Además de ser un excelente replazo del azúcar la miel posee numerosas propiedades que mejoran la salud integral del organismo. Desde resfriados, pasando por el asma, y la fiebre hasta el estrés, las afecciones más comunes pueden tratarse con la miel. La miel es un gran reconstituyente que tiene propiedades medicinales. De hecho más de cien sustancias forman parte de este producto, lo que lo convierte en un alimento muy completo.

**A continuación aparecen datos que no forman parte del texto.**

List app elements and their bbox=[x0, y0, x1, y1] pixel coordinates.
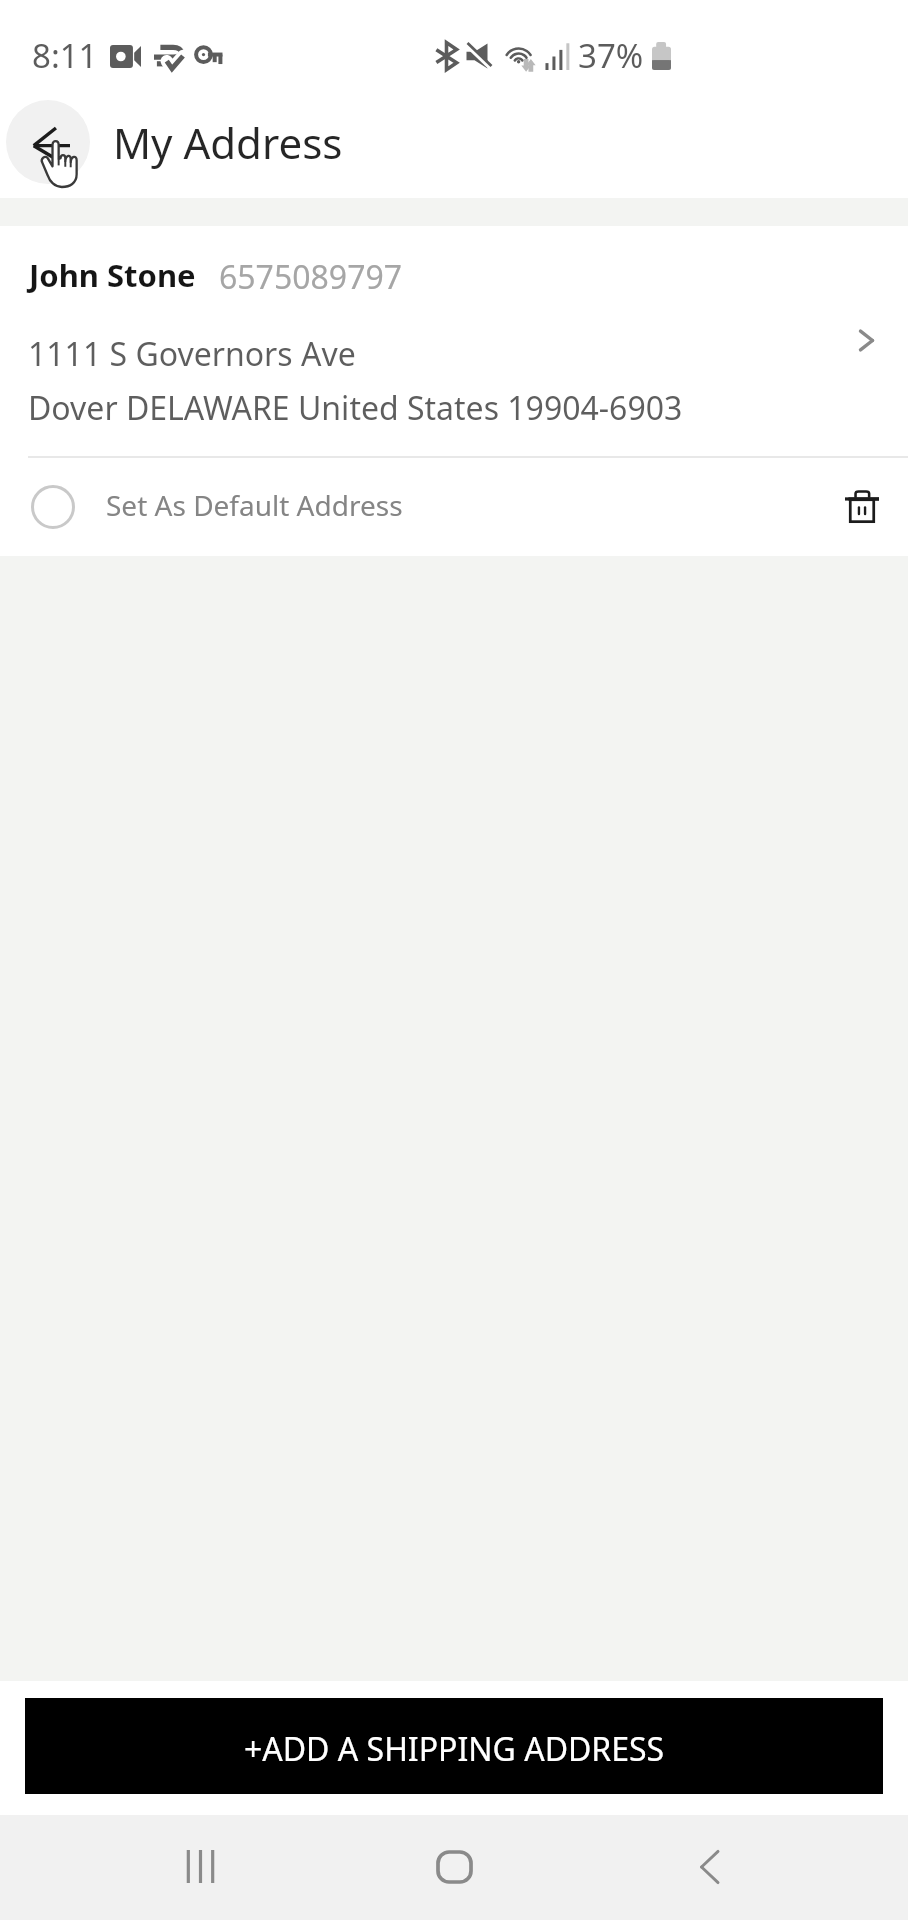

Los ingredientes básicos que contiene nos permiten reconocer el gran aporte curativo de miel. Contiene ácidos orgánicos, vitaminas, agua, sustancias aromáticas, aminoácidos, azucares, sustancias antibióticas, proteínas, propóleos, enzimas, levaduras, oligoelementos, minerales. Con semejante cantidad de nutrientes, la miel es un tonificante natural de la masa muscular, un antídoto muy efectivo contra el insomnio y, por sobretodo, un estimulante y un regenerador que ayuda a eliminar las toxinas alojadas en el organismo.

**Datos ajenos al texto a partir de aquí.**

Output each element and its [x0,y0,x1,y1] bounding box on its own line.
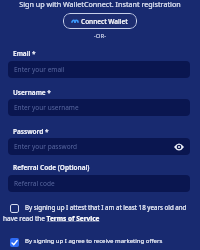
staticText: Enter your password [14,142,78,151]
staticText: Username * [13,88,51,97]
staticText: have read the Terms of Service [3,214,100,223]
button[interactable]: have read the Terms of Service [3,214,100,223]
staticText: -OR- [0,32,200,40]
staticText: Enter your email [14,65,65,74]
button[interactable] [10,238,19,247]
staticText: Referral Code (Optional) [13,163,90,172]
button[interactable] [10,204,19,213]
staticText: Connect Wallet [81,17,128,26]
staticText: Sign up with WalletConnect. Instant regi… [0,0,200,9]
button[interactable]: Enter your password [8,138,190,155]
button[interactable]: Connect Wallet [63,13,137,29]
button[interactable]: Enter your email [8,61,190,78]
staticText: Password * [13,127,49,136]
staticText: Email * [13,49,36,58]
button[interactable]: Enter your username [8,99,190,116]
staticText: Referral code [14,179,55,188]
button[interactable]: Referral code [8,175,190,192]
staticText: By signing up I agree to receive marketi… [25,237,163,245]
staticText: Enter your username [14,103,79,112]
staticText: By signing up I attest that I am at leas… [25,203,187,211]
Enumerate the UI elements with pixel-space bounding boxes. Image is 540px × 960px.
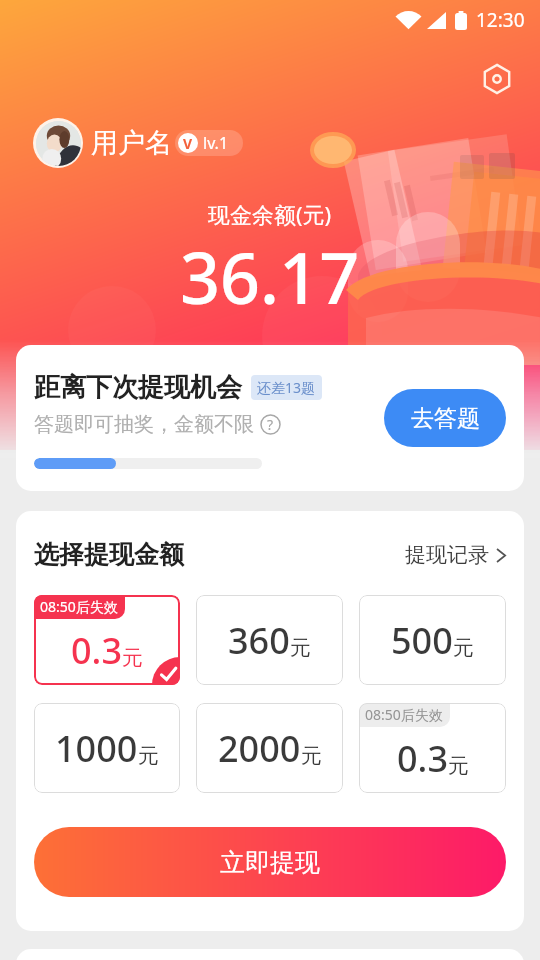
button[interactable]: 500 bbox=[359, 595, 506, 685]
button[interactable]: 2000 bbox=[196, 703, 343, 793]
button[interactable]: 用户名 bbox=[33, 118, 243, 168]
staticText: 答题即可抽奖，金额不限 bbox=[34, 412, 254, 437]
button[interactable]: 立即提现 bbox=[34, 827, 506, 897]
button[interactable]: Settings bbox=[480, 62, 514, 96]
staticText: 12:30 bbox=[476, 7, 525, 33]
staticText: 元 bbox=[301, 743, 322, 769]
staticText: 2000 bbox=[218, 724, 301, 773]
button[interactable]: 360 bbox=[196, 595, 343, 685]
button[interactable]: 08:50后失效 bbox=[34, 595, 180, 685]
staticText: 36.17 bbox=[180, 229, 360, 324]
staticText: 元 bbox=[448, 753, 469, 779]
staticText: 1000 bbox=[55, 724, 138, 773]
staticText: 0.3 bbox=[397, 734, 448, 783]
staticText: 0.3 bbox=[71, 626, 122, 675]
staticText: 去答题 bbox=[411, 404, 480, 433]
staticText: ? bbox=[267, 415, 274, 434]
button[interactable]: 提现记录 bbox=[405, 542, 506, 568]
staticText: 还差13题 bbox=[257, 378, 316, 397]
staticText: 提现记录 bbox=[405, 542, 489, 568]
staticText: 元 bbox=[290, 635, 311, 661]
staticText: V bbox=[183, 134, 193, 153]
staticText: 元 bbox=[138, 743, 159, 769]
staticText: 500 bbox=[391, 616, 453, 665]
button[interactable]: 1000 bbox=[34, 703, 180, 793]
staticText: 08:50后失效 bbox=[40, 597, 118, 616]
staticText: 现金余额(元) bbox=[208, 199, 332, 229]
staticText: 用户名 bbox=[91, 126, 172, 160]
staticText: 立即提现 bbox=[220, 847, 320, 878]
staticText: 元 bbox=[122, 645, 143, 671]
staticText: 元 bbox=[453, 635, 474, 661]
staticText: 360 bbox=[228, 616, 290, 665]
staticText: 选择提现金额 bbox=[34, 539, 184, 570]
staticText: lv.1 bbox=[203, 132, 229, 154]
button[interactable]: 去答题 bbox=[384, 389, 506, 447]
staticText: 距离下次提现机会 bbox=[34, 371, 242, 404]
staticText: 08:50后失效 bbox=[365, 705, 443, 724]
button[interactable]: 08:50后失效 bbox=[359, 703, 506, 793]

Una opción más saludable para endulzar las bebidas y alimentos que el azúcar blanca, la miel es además un producto con innumerables propiedades curativas, que van desde el tratamiento de los resfrios y la tos hasta la eliminación de eczemas y varices. Beneficiosa en todos los adultos, surgieron algunas controversias acerca de si es conveniente incluirla en la dieta infantil a todas las edades. Sucede que se pasa de la indiferencia hacia el producto a su uso masivo y eliminación del azúcar blanco. Sin embargo, universalmente se le ha reconocido a la miel sus propiedades eutróficas, que favorecen el crecimiento y el metabolismo, lo que lo convierte en un alimento indicado durante la gestación, la infancia y durante las convalecencias.

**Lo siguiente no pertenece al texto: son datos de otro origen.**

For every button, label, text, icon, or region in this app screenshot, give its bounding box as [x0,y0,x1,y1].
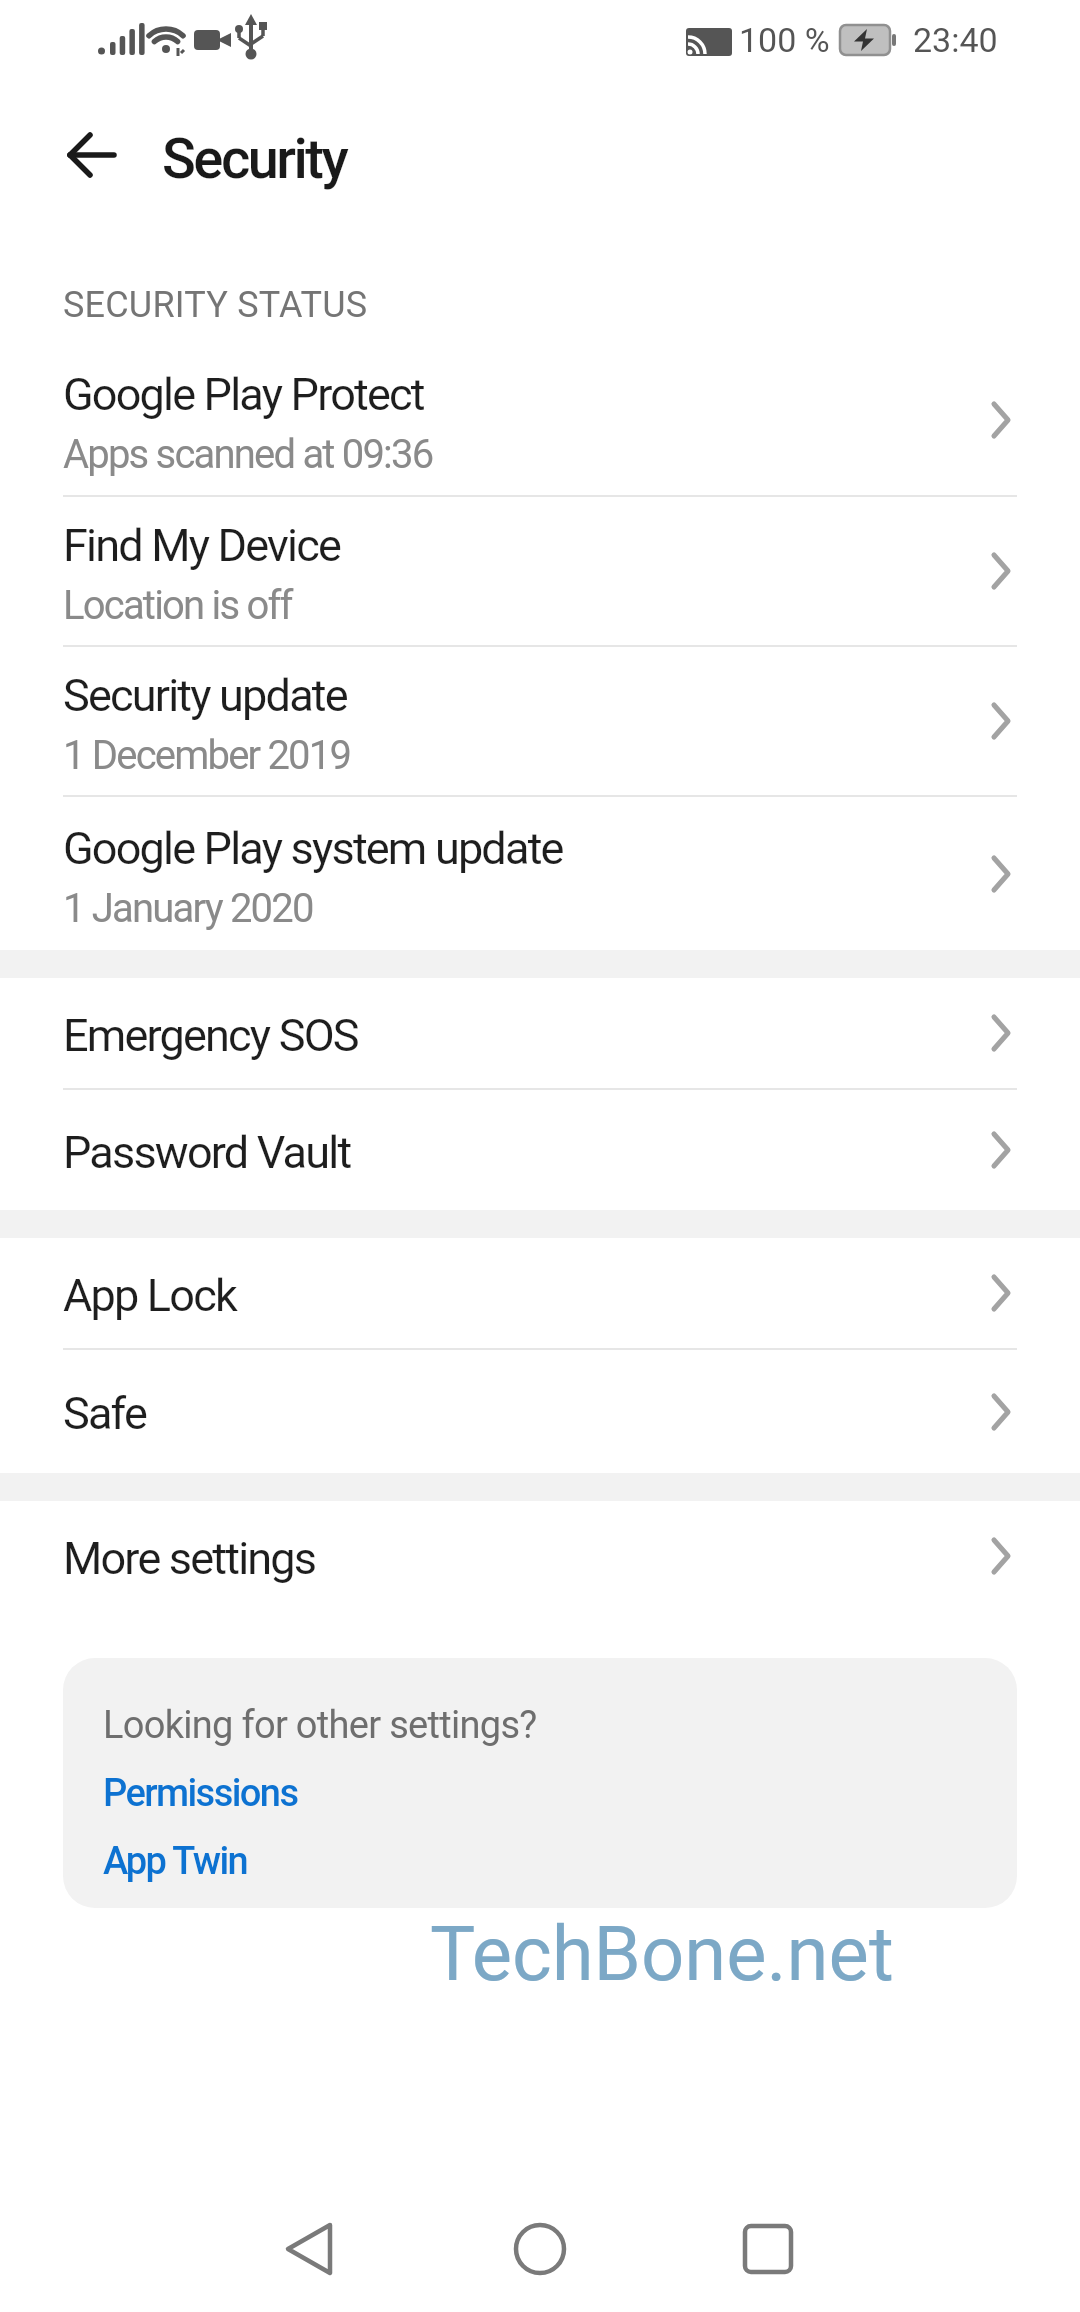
staticText: 1 December 2019 [63,732,351,779]
button[interactable] [60,123,124,187]
button[interactable]: Find My Device [0,497,1080,645]
button[interactable]: App Twin [103,1839,248,1884]
staticText: Google Play system update [63,822,563,875]
staticText: Find My Device [63,519,341,572]
staticText: 23:40 [913,20,998,60]
staticText: TechBone.net [430,1909,894,1998]
staticText: Apps scanned at 09:36 [63,431,433,478]
staticText: Location is off [63,582,292,629]
button[interactable]: Security update [0,647,1080,795]
button[interactable]: More settings [0,1501,1080,1611]
button[interactable]: App Lock [0,1238,1080,1348]
staticText: Emergency SOS [63,1009,358,1062]
button[interactable]: Emergency SOS [0,978,1080,1088]
staticText: More settings [63,1532,316,1585]
staticText: Password Vault [63,1126,351,1179]
button[interactable]: Google Play Protect [0,345,1080,495]
staticText: Safe [63,1387,146,1440]
staticText: Security [162,126,347,192]
button[interactable]: Permissions [103,1771,298,1816]
staticText: App Lock [63,1269,236,1322]
staticText: SECURITY STATUS [63,284,368,326]
button[interactable]: Google Play system update [0,797,1080,950]
staticText: Security update [63,669,347,722]
staticText: Google Play Protect [63,368,424,421]
staticText: 100 % [739,20,830,60]
staticText: 1 January 2020 [63,885,313,932]
button[interactable]: Password Vault [0,1090,1080,1210]
button[interactable]: Safe [0,1350,1080,1473]
staticText: Looking for other settings? [103,1703,537,1748]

En la alimentación infantil, la miel presenta sobre el azúcar la ventaja de estar menos sujeta a la fermentación en los intestinos y gracias a sus enzimas favorece la digestión y la absorción, sobre todo de la leche de vaca, que tan frecuentemente es mal tolerada o indigesta el aparato digestivo infantil. Entre las mieles mas adecuadas para la infancia, merece especial atención la de tomillo. Es muy oscura, muy aromática y proviene montañas de regiones marinas. Por su acción antiséptica, es útil contra todas las enfermedades e infecciones que en los niños hacen fácil presa.
También son especialmente recomendadas para la época de edad infantil, las mieles de romero, ya que cumplen una función de desintoxicación hepática, renal e intestinal, y las de eucalipto, muy útil con las enfermedades invernales. Desde todos los posibles puntos de vista, la miel es una opción sana y saludable para todas las edades.